Explain Codes LogoExplain Codes Logo

Fastest way to list all primes below N

python
algorithm
optimization
numpy
Anton ShumikhinbyAnton Shumikhin·Dec 20, 2024
TLDR

The Sieve of Eratosthenes is your quickest bet. It uses a boolean array where non-primes are marked False. Primes are then appended to your list:

def get_primes(n): sieve, primes = [True] * n, [] for p in range(2, n): if sieve[p]: primes.append(p) for i in range(p*p, n, p): sieve[i] = False return primes

Call get_primes(N) to swiftly retrieve primes below N.

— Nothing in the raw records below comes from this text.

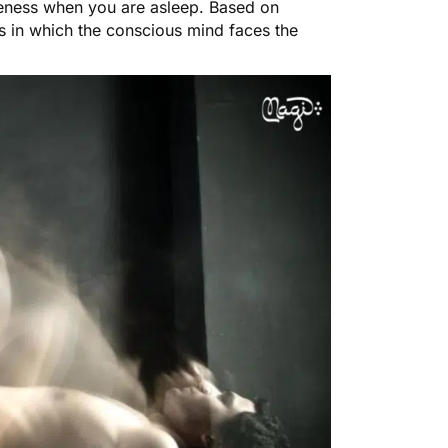
reness when you are asleep. Based on
s in which the conscious mind faces the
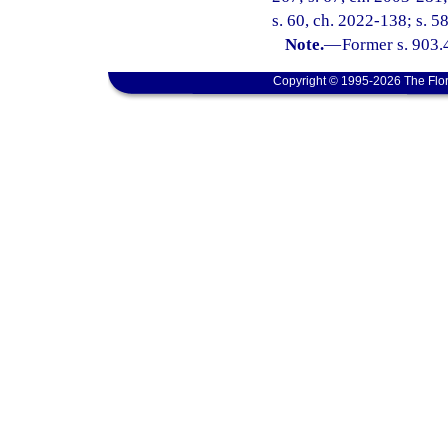
s. 60, ch. 2022-138; s. 5
Note.
—
Former s. 903.
Copyright © 1995-2026 The Flor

Breaking down the algorithm

The Sieve of Eratosthenes is a simple and efficient way to list primes up to N. It works by iteratively marking multiples of a number as non-prime (False), starting from 2. With each subsequent pass, we skip multiples of already discovered primes.

Cutting computational memory by half

A valid update is ignoring even numbers after 2. No other even number can be prime, hence this tweak reduces memory usage and computational load by roughly half:

def get_primes.optimized(n): sieve = [True if i%2 != 0 else False for i in range(n)] primes = [] for p in range(2, n): if sieve[p]: primes.append(p) for i in range(p*2, n, p): sieve[i] = False # Remove the "evil" non-primes. return primes

The numpy magic carpet

Numpy can speed up prime generation due to its superpower: optimised array operations. By using numpy arrays, we can achieve hardware acceleration for bulk operations, resulting in a significant speed improvement over Python's built-in lists:

import numpy def get_primes_numpy(n): sieve = numpy.ones(n//2, dtype=bool) for i in range(3, int(n**0.5)+1, 2): if sieve[i//2]: sieve[i*i//2::i] = False # "Avada Kedavra" to non-primes Voldemort loves. return numpy.r_[2, 2*numpy.nonzero(sieve)[0][1::]+1] # (2 included as a special case)

Other contenders for the throne

While the Sieve of Eratosthenes is a classic, other techniques like the Sieve of Atkin and Sundaram's Sieve offer their own benefits.

Sieve of Atkin: the big brother

More complex but optimizegable for extremely large N, the Sieve of Atkin uses complex formulations to skip irrelevant numbers. However, it can feel like you're reading Fourier's work instead of generating primes.

Sundaram's Sieve: the lit dark horse

Sundaram's Sieve is an elegant solution, which operates by depreciating numbers from the list that follow the form i+j+2*i*j for all i, j:

def sundaram3(max_n): numbers = list(range(3, max_n+1, 2)) half = (max_n)//2 initial = 4 for step in range(3, max_n+1, 2): for i in range(initial, half, step): numbers[i] = 0 initial += 2*(step+1) if initial > half: return [2]+[x for x in numbers if x]

Think of it as a horse race, where the algorithm you choose depends on the specific quirks of your track (use-case).

Making a choice

When deciding, consider the trade-offs. For smaller tasks, the simplicity of the Sieve of Eratosthenes or Sundaram's Sieve rule. For huge datasets, the Sieve of Atkin's complexity pays off. Always cross-verify the correctness of the generated primes, and remember - you're the one wearing the sorting hat here.